(Saved data entries)
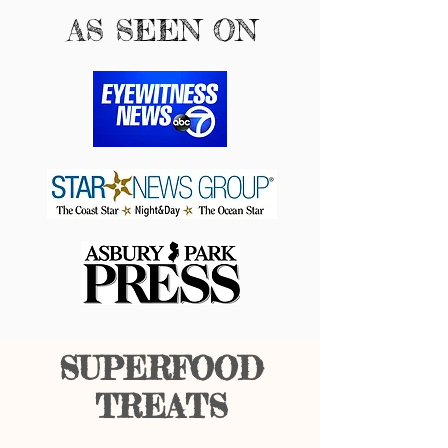
AS SEEN ON
SUPERFOOD
TREATS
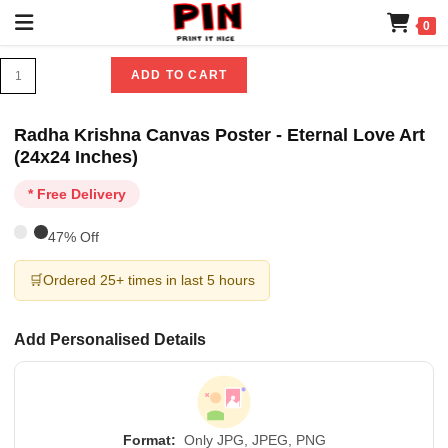
0
ADD TO CART
Radha Krishna Canvas Poster - Eternal Love Art
(24x24 Inches)
* Free Delivery
47% Off
🛒
Ordered 25+ times in last 5 hours
Add Personalised Details
Format:
Only JPG, JPEG, PNG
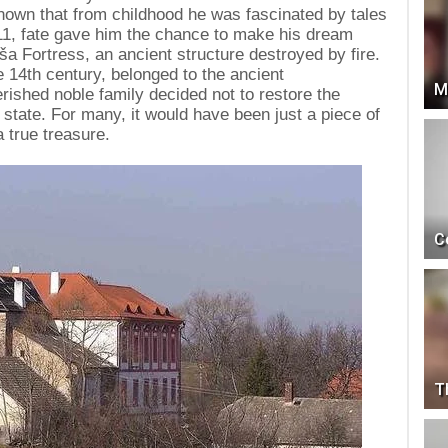
is known that from childhood he was fascinated by tales
1911, fate gave him the chance to make his dream
 Fortress, an ancient structure destroyed by fire.
he 14th century, belonged to the ancient
M
ished noble family decided not to restore the
ed state. For many, it would have been just a piece of
a true treasure.
C
T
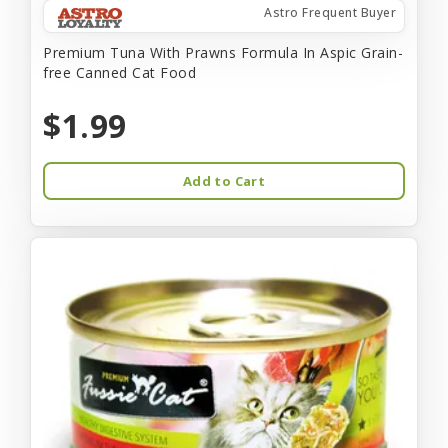
Astro Frequent Buyer
Premium Tuna With Prawns Formula In Aspic Grain-
free Canned Cat Food
$1.99
Add to Cart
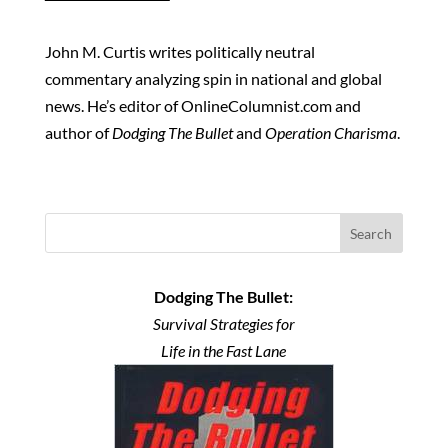
John M. Curtis writes politically neutral
commentary analyzing spin in national and global
news. He’s editor of OnlineColumnist.com and
author of
Dodging The Bullet
and
Operation Charisma
.
Search
Dodging The Bullet:
Survival Strategies for
Life in the Fast Lane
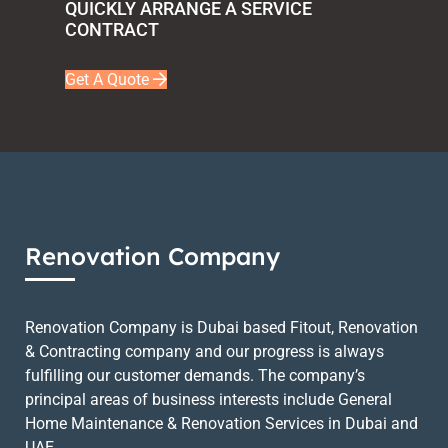
QUICKLY ARRANGE A SERVICE
CONTRACT
Get A Quote
Renovation Company
Renovation Company is Dubai based Fitout, Renovation
& Contracting company and our progress is always
fulfilling our customer demands. The company’s
principal areas of business interests include General
Home Maintenance & Renovation Services in Dubai and
UAE.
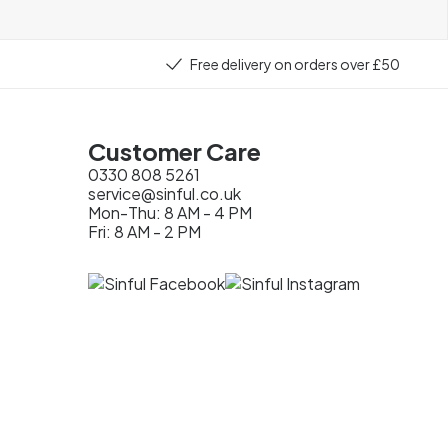
Free delivery on orders over £50
Customer Care
0330 808 5261
service@sinful.co.uk
Mon-Thu: 8 AM - 4 PM
Fri: 8 AM - 2 PM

TASK STATEMENT:
Go through the entries above, and wherever a line holds the word "Renovation", copy that line.

ANSWER TO THIS TASK:
Renovation Company
Renovation Company is Dubai based Fitout, Renovation
Home Maintenance & Renovation Services in Dubai and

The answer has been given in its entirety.